Tuesday 2 July 2013

Find the Median of a Large Set of Number

Task:
There are 10G disordered numbers, you need to find out the median. You have 2G bytes memory.

Solution:

The simplest method is sorting all numbers then find the middle item:

1  2  3  … 49  50  51  … 98  99  100

There are two defects:

1. Not necessary to sort all numbers
2. Occupies too much memory

Improved:

Create a data table which count the numbers in separated ranges:
(After first scan)

Range 1-20 21-40 41-60 61-80 81-100
Count 20 20 20 20 20

The median must in range [41-60] while the offset is 10 which means the 10th item in the range block is the median

Next, program will scan data set again, and only copy 20 ranged numbers into memory. Do a sort and grab the 10th item.

=======

Assume the numbers are unsigned 64bit integer. So each number occupies 8 bytes. 2G ram could handle no more than 256M numbers each time. The 10G number set could be separated into 40 groups.

Then, define several ranges from 0 to 2^64 -1, looks like arithmetic sequence:

( Pseudo code )

int64 a = 2^64 / 4096;

int64[4096] b ;

Array b statistics the volume of numbers hit in the range. In current code, each b in the array maps a range of 2^64 / 4096 = 2^52

For instance, if there is a number 68846541654532100.

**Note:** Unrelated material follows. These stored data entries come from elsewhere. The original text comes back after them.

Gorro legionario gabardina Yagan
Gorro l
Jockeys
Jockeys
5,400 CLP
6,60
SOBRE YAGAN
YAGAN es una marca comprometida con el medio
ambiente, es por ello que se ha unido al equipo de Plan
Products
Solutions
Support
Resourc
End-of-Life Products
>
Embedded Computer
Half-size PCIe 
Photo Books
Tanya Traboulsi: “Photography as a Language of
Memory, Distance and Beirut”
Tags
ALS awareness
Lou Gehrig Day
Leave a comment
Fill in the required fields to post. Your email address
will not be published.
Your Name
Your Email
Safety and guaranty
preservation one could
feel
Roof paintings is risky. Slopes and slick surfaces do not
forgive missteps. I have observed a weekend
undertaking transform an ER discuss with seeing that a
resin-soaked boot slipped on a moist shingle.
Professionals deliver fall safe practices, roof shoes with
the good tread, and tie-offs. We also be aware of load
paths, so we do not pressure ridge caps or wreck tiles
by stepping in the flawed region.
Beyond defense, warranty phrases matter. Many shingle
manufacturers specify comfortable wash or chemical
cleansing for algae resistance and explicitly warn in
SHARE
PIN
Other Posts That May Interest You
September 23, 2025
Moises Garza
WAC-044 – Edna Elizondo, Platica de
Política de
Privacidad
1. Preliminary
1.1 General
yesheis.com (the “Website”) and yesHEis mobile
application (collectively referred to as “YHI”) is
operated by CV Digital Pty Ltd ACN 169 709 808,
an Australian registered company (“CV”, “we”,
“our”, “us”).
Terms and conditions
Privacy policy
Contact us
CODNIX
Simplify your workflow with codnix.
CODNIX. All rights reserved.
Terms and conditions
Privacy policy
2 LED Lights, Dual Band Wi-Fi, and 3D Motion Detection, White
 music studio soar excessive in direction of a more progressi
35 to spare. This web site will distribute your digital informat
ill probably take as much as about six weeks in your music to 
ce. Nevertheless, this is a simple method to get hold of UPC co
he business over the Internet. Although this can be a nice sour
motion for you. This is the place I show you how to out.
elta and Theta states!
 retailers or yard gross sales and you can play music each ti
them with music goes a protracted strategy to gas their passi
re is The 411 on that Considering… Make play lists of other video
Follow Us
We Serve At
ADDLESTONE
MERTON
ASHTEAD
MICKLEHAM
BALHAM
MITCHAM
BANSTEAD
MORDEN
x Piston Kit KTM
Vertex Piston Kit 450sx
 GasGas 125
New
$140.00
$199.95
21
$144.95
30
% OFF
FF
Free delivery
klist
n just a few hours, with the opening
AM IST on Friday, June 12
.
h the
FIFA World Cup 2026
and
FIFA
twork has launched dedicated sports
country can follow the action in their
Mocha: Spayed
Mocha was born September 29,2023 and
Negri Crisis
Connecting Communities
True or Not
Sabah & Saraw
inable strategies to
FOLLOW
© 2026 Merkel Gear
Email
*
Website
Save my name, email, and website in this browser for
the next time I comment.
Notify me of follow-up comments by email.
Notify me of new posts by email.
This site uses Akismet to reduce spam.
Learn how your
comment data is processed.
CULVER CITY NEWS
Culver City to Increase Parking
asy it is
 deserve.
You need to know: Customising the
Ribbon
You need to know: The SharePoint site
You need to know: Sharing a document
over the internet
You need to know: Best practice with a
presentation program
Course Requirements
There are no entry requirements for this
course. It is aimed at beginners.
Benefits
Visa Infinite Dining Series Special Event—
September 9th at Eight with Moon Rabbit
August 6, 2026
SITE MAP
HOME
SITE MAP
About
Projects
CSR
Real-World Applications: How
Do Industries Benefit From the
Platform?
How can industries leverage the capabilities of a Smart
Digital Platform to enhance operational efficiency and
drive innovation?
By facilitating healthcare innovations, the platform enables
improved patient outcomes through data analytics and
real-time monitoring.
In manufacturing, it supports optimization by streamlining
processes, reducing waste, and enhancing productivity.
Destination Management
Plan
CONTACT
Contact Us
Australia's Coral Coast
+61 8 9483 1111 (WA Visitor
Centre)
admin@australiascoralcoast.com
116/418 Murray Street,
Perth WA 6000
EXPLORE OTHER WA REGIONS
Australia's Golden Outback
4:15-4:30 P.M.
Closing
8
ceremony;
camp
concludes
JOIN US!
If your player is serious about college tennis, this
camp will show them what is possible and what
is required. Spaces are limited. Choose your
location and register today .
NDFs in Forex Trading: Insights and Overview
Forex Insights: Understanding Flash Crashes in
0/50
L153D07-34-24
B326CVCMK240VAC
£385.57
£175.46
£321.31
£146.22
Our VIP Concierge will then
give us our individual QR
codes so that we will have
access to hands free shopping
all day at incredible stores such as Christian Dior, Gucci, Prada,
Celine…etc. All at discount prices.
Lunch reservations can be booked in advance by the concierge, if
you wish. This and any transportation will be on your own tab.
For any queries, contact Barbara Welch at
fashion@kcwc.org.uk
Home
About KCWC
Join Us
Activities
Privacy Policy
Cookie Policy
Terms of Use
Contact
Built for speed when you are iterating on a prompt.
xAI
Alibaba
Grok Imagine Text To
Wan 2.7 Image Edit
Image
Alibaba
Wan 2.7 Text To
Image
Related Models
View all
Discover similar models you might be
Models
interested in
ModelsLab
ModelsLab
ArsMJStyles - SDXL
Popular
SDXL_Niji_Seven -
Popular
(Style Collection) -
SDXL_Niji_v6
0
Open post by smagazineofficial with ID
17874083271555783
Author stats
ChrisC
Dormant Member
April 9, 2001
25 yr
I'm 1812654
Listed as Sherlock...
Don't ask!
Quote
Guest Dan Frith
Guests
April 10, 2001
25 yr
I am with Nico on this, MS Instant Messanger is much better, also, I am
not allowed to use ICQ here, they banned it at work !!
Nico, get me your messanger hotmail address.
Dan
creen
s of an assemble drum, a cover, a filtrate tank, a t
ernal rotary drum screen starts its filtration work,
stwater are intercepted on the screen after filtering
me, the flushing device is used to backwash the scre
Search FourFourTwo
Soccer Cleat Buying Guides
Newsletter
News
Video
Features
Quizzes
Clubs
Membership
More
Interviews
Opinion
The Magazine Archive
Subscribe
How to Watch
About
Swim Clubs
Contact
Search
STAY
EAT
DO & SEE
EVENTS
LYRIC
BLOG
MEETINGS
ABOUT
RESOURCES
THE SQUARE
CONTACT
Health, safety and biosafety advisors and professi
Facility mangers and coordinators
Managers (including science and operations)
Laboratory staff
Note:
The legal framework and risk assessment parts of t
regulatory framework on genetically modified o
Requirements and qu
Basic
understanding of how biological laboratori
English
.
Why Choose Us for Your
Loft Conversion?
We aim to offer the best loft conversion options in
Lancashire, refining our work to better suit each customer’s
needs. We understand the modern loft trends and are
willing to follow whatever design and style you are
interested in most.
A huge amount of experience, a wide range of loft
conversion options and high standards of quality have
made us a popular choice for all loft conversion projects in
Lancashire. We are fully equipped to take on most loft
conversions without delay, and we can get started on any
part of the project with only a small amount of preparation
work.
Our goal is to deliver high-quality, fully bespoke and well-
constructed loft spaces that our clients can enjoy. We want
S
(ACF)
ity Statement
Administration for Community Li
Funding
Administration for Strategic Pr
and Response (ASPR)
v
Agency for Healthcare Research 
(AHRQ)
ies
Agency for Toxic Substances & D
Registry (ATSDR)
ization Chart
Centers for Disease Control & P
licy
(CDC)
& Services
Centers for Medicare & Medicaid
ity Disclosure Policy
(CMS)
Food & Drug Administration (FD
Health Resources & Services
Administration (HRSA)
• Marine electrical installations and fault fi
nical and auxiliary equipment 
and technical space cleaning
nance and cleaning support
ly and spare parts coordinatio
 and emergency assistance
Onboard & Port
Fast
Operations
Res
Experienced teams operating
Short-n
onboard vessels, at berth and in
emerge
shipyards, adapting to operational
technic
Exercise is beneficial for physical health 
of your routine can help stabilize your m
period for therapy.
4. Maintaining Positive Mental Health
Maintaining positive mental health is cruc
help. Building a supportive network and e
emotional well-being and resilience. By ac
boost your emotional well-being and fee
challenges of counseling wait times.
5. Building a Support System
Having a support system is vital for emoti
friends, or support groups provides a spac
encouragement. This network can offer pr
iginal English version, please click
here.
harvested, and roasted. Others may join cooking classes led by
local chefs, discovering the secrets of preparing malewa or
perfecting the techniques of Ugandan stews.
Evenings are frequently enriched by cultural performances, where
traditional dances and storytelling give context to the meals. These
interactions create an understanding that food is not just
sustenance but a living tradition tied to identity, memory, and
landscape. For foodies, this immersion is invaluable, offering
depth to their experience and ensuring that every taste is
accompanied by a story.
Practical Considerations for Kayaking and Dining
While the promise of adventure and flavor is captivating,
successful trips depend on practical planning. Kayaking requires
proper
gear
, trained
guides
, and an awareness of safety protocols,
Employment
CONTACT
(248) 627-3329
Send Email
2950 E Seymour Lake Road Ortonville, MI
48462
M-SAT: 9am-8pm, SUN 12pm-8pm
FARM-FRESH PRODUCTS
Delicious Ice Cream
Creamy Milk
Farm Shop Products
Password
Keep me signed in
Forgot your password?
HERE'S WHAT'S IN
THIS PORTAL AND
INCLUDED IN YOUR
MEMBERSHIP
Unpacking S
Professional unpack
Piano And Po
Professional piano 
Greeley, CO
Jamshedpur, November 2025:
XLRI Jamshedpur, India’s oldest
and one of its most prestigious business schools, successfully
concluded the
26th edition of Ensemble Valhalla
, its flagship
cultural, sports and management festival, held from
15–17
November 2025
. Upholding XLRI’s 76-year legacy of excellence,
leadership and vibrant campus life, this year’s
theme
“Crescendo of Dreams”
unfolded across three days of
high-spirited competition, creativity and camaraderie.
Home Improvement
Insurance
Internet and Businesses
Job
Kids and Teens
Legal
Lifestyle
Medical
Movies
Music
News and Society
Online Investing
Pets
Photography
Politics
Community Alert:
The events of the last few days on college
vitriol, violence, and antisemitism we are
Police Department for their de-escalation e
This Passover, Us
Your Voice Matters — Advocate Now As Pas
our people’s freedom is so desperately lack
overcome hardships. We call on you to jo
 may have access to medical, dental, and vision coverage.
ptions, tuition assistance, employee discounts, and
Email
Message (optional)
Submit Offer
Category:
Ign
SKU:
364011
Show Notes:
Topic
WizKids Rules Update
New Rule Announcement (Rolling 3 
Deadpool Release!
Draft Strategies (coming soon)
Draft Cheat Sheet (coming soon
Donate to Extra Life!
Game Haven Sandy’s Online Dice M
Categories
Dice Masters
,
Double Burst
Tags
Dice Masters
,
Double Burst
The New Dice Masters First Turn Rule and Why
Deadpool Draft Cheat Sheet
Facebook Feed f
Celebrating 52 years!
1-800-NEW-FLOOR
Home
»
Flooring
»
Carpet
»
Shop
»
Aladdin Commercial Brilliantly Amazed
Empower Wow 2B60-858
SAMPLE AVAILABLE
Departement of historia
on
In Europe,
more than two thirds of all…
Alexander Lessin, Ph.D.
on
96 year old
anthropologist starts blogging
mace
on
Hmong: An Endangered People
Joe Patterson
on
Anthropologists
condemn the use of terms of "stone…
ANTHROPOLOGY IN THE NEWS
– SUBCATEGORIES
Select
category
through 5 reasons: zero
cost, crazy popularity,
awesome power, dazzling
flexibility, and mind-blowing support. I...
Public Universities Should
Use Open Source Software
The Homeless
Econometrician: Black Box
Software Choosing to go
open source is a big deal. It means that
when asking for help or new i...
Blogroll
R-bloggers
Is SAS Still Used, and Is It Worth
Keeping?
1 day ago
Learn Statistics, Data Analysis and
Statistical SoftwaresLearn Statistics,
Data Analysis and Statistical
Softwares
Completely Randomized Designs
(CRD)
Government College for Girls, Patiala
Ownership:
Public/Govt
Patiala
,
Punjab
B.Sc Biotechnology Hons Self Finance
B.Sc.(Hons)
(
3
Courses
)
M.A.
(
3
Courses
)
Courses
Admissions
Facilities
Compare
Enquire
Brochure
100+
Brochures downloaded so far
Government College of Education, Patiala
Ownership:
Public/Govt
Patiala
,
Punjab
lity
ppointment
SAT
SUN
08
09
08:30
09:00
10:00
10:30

68846541654532100 / (2^52) = 15.287

will lead to:

b[15]++;

 

The program do a initial process, read 256M numbers each time, for 40 main loops. In each loop, compare function will find out the range of each number and update the b[4096]. When loops done, we will get a full record b[4096].

Find the Median range:

int64 sum=0;
int64 prev=0;
int i;
for (i=0 ; i < 4096 ; i++)
{
  prev=sum;
  sum += b[i];
  if (sum >= 2^64 / 2)
    break;
}
int64 offset=(2^64 /2 – prev);
print( i );

Median must located in:
from  i*a  to  (i+1)*a-1
and must be the offset=(2^64 /2 – prev) item in the target block.

Program will scan 10G number set again, but only pick the numbers in the specific range and write them to file system.

IF the final file is less than 2G, sort the content, and pick the ‘offset’ item.

IF the final file is greater than 2G, separate it again as previous steps but smaller range. Do not forget to translate the offset.